Das Thema unverfälschte Klangwiedergabe ist so ein unendliches, da ist die Bittiefe wirklich das kleinst Problem. Dazu eines, dass man im Zweifelfall gar nicht wahrnimmt. HD-Audio ist in erster Linie ein großer PR Hype. Solange >99% der Aufnahmen so lausig sind, dass sie nicht mal die Möglichkeiten der CD halbwegs ausschöpfen ist eine höhere Bittiefe das letzte was man braucht.

Ganz nebenbei sind auch >99% der Anlagen nicht in der Lage den Unterschied wirklich erfahrbar zu machen.
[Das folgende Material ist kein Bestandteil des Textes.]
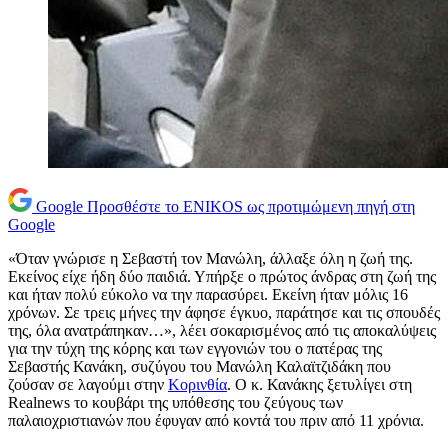
Google
Προσθέστε το ENIKOS ως προτιμώμενη πηγή στη
Google
«Όταν γνώρισε η Σεβαστή τον Μανώλη, άλλαξε όλη η ζωή της.
Εκείνος είχε ήδη δύο παιδιά. Υπήρξε ο πρώτος άνδρας στη ζωή της
και ήταν πολύ εύκολο να την παρασύρει. Εκείνη ήταν μόλις 16
χρόνων. Σε τρεις μήνες την άφησε έγκυο, παράτησε και τις σπουδές
της, όλα ανατράπηκαν…», λέει σοκαρισμένος από τις αποκαλύψεις
για την τύχη της κόρης και των εγγονιών του ο πατέρας της
Σεβαστής Κανάκη, συζύγου του Μανώλη Καλαϊτζιδάκη που
ζούσαν σε λαγούμι στην
Κορινθία
. Ο κ. Κανάκης ξετυλίγει στη
Realnews το κουβάρι της υπόθεσης του ζεύγους των
παλαιοχριστιανών που έφυγαν από κοντά του πριν από 11 χρόνια.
Da will ich dann noch nicht mal damit anfangen, dass die allermeisten Anlagen Potential verschenken, weil sie nicht richtig aufgestellt sind, die Boxen nicht zum Zimmer passen usw. KHs, wenn sie gut sind können mitunter einen Unterschied erfahrbar machen - der ist aber auch da nicht riesig und man weiß nie ob es jetzt das "bessere" Format oder ein unterschiedliches Mastering ist was man da hört.

Ich habe einige wenige Tests mit hochwertigen Aufnahmen gemacht. Auf meiner großen Anlage ist mit Ach und Krach was zu erahnen, über Staxe ein wenig mehr. Der Unterschied ist aber beileibe nicht immer eindeutig und schon gar nicht immer zum "besseren" hin, sondern oft halt anders. Die Unterschiede zwischen mittelmäßigen und guten Aufnahmen sind erheblich größer, ja sogar Unterschiede unterschiedlicher Signalkabel sind mitunter deutlich größer...
 
AW: Muss die Bit Tiefe (16bit/24bit) für unverfälschtes Playback immer umgestellt werden?
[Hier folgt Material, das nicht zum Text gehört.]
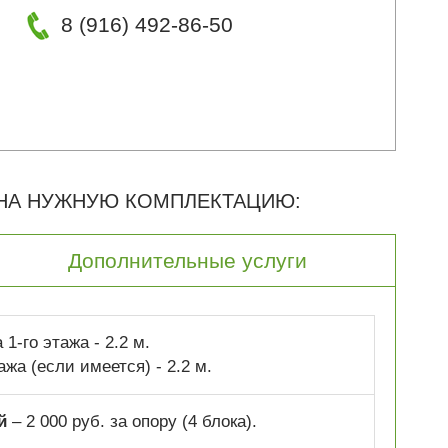
8 (916) 492-86-50
 НА НУЖНУЮ КОМПЛЕКТАЦИЮ:
Дополнительные услуги
1-го этажа - 2.2 м.
ажа (если имеется) - 2.2 м.
й
– 2 000 руб. за опору (4 блока).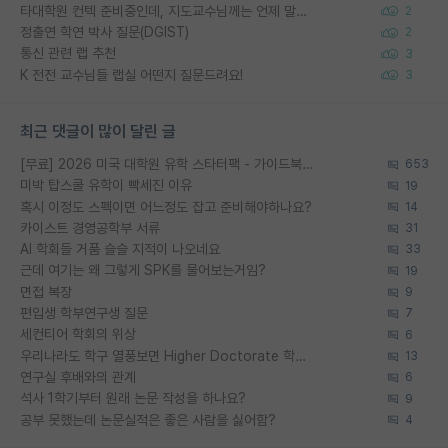
타대학원 컨텍 준비중인데, 지도교수님께는 언제 말씀드려야 할까요?
2
정출연 학연 박사 질문(DGIST)
2
통신 관련 랩 추천
3
K 전전 교수님들 랩실 어떤지 질문드려요!
3
최근 댓글이 많이 달린 글
[무료] 2026 미국 대학원 유학 스타터팩 - 가이드북 & 합격자 컨택메일 템플릿
653
미박 탑스쿨 유학이 빡세진 이유
19
혹시 이정도 스펙이면 어느정도 잡고 준비해야하나요?
14
카이스트 경영공학부 서류
31
AI 학회들 거품 슬슬 지적이 나오네요
33
근데 여기는 왜 그렇게 SPK를 물어보는거임?
19
면접 복장
9
편입생 학부연구생 질문
7
세컨티어 학회의 위상
6
우리나라도 학구 열풍보면 Higher Doctorate 학위가 필요하다고 봅니다.
13
연구실 후배와의 관계
6
석사 1학기부터 원래 논문 작성을 하나요?
9
공부 못했는데 논문실적은 좋은 사람을 싫어함?
4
Wenn du einen 24bit Wandler mit 16bit ansteuerst, dann passiert nichts, der wandelt halt das 16bit Signal und gut. Mit unverfälscht oder verfälscht hat das erst mal nix zu tun. Der Witz ist ja zudem, dass man gar nicht immer weiß welche Bittiefe eine Aufnahme hat die man sich anhört, was stellt man dann ein? Was ist mit 20 bit Aufnahmen oder 14 bit? Gibts alles und da stellt kein Mensch um!

Das Thema unverfälschte Klangwiedergabe ist so ein unendliches, da ist die Bittiefe wirklich das kleinst Problem. Dazu eines, dass man im Zweifelfall gar nicht wahrnimmt. HD-Audio ist in erster Linie ein großer PR Hype. Solange >99% der Aufnahmen so lausig sind, dass sie nicht mal die Möglichkeiten der CD halbwegs ausschöpfen ist eine höhere Bittiefe das letzte was man braucht.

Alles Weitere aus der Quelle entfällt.